**To do**. Give back an exact copy of the listing that follows, without the pictures.

**Given entries**.
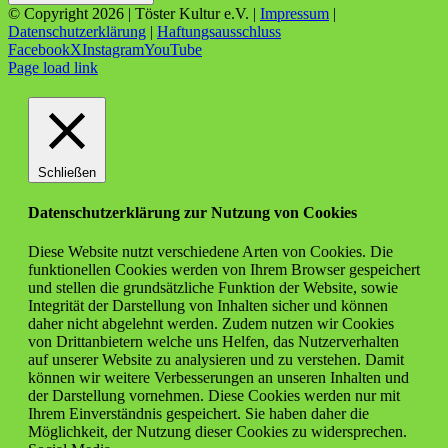
© Copyright
2026 | Töster Kultur e.V. |
Impressum
|
Datenschutzerklärung
|
Haftungsausschluss
Facebook
X
Instagram
YouTube
Page load link
Schließen
Datenschutzerklärung zur Nutzung von Cookies
Diese Website nutzt verschiedene Arten von Cookies. Die
funktionellen Cookies werden von Ihrem Browser gespeichert
und stellen die grundsätzliche Funktion der Website, sowie
Integrität der Darstellung von Inhalten sicher und können
daher nicht abgelehnt werden. Zudem nutzen wir Cookies
von Drittanbietern welche uns Helfen, das Nutzerverhalten
auf unserer Website zu analysieren und zu verstehen. Damit
können wir weitere Verbesserungen an unseren Inhalten und
der Darstellung vornehmen. Diese Cookies werden nur mit
Ihrem Einverständnis gespeichert. Sie haben daher die
Möglichkeit, der Nutzung dieser Cookies zu widersprechen.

**Result for this task**.
© Copyright
2026 | Töster Kultur e.V. |
Impressum
|
Datenschutzerklärung
|
Haftungsausschluss
Facebook
X
Instagram
YouTube
Page load link
Schließen
Datenschutzerklärung zur Nutzung von Cookies
Diese Website nutzt verschiedene Arten von Cookies. Die
funktionellen Cookies werden von Ihrem Browser gespeichert
und stellen die grundsätzliche Funktion der Website, sowie
Integrität der Darstellung von Inhalten sicher und können
daher nicht abgelehnt werden. Zudem nutzen wir Cookies
von Drittanbietern welche uns Helfen, das Nutzerverhalten
auf unserer Website zu analysieren und zu verstehen. Damit
können wir weitere Verbesserungen an unseren Inhalten und
der Darstellung vornehmen. Diese Cookies werden nur mit
Ihrem Einverständnis gespeichert. Sie haben daher die
Möglichkeit, der Nutzung dieser Cookies zu widersprechen.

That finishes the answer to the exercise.